A Catedral de Turim, cujo nome oficial é o de Catedral Metropolitana de São João Batista, é o principal templo da Igreja Católica Romana em Turim, do norte da Itália. É especialmente famosa por ser o local de guarda do Santo Sudário. É sede episcopal da Arquidiocese de Turim.
Dedicada a São João Batista, foi construída entre 1491 e 1498. A igreja fica no local se localizava o teatro da antiga cidade romana, na Praça São João. A área sagrada cristã original incluía três igrejas, dedicadas a São Salvador, Santa Maria de Domno e São João batista, a principal. Segundo algumas fontes, a consagração deste foi realizada por Agilolfo, rei dos lombardos. Aqui, em 662, Garibaldo, duque de Turim, foi assassinado na igreja por um seguidor de Godeberto.
As três igrejas foram demolidas entre 1490 e 1492. A nova catedral foi iniciada em 1491 sob desenho de Amedeo di Settignano de Francisco, também conhecido como Meo del Caprino, que a terminou em sete anos, adotando um estilo renascentista. O campanário, no entanto, é mais antigo, tendo sido erguido em 1469. Filippo Juvarra introduziu algumas modificações no século XVII. O Papa Leão X oficialmente confirmou-a como sede metropolitana em 1515.
Um projeto para o alargamento da catedral, a fim de criar um lugar mais luxuoso para o Santo Sudário, foi lançado em 1649, quando Bernardino Quadri chegou a Turim. Quadri baseou-se em um projeto anterior de Carlo di Castellamonte, com uma capela oval atrás do coro. Em 1667 Guarino Guarini foi chamado para completar o projeto. A cúpula, cujas obras se arrastaram por 28 anos, foi concluída em 1694. A capela do Santo Sudário foi adicionada à estrutura em 1668-1694.
A catedral é o lugar do enterro do Santo Pier Giorgio Frassati (1901-1925), natural de Turim, atleta e benfeitor dos pobres, chamado o "santo para os jovens do Terceiro Milênio". Ele foi beatificado pelo Papa João Paulo II em 1990.
História
A atual Catedral está localizada em uma das áreas históricas mais ricas da cidade de Turim, a poucos passos da área arqueológica, e quase adjacente ao Teatro Romano da antiga Julia Augusta Taurinorum.
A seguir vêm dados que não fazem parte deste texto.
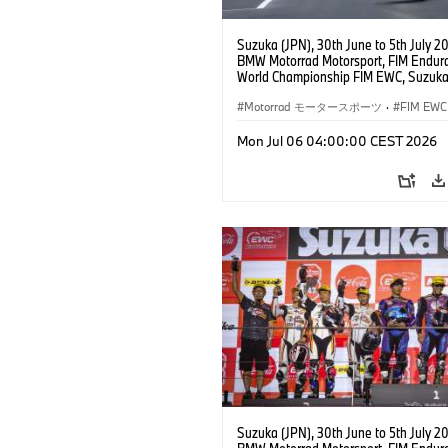
Suzuka (JPN), 30th June to 5th July 2
BMW Motorrad Motorsport, FIM Endur
World Championship FIM EWC, Suzuka
Hours, BMW Motorrad Motorsport Offic
Team Japan, AutoRace UBE Racing Te
Motorrad モータースポーツ
·
FIM EWC
BMW M 1000 RR, Naomichi Uramoto (
Sylvain Guintoli (FRA), Christoph Pons
Mon Jul 06 04:00:00 CEST 2026
(FRA), EWC class.
Suzuka (JPN), 30th June to 5th July 2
A área sagrada, na antiguidade, consistia em três igrejas cristãs primitivas, provavelmente construídas sobre edifícios públicos pré-existentes[1] ou templos pagãos, dedicadas a São Salvador, a Santa Maria de Domno e a São João Batista.
Principal entre os três, acredita-se, por esta razão, que a consagração do edifício a São João Batista pode ser atribuída aos lombardos e, mais precisamente, a Agilulfo (rei de 591 a 615), cuja esposa, Teodolinda, fez com que São João Batista fosse proclamado padroeiro do reino.[2]
A reconstrução renascentista
As três principais igrejas da cidade foram demolidas entre 1490 e 1492; o campanário, construído anteriormente e concluído apenas em 1469, encomendado pelo bispo João de Compeys e dedicada a Santo André, permaneceu intacto e ainda é visível hoje, ao lado da catedral, nos seus 48 metros de altura originais.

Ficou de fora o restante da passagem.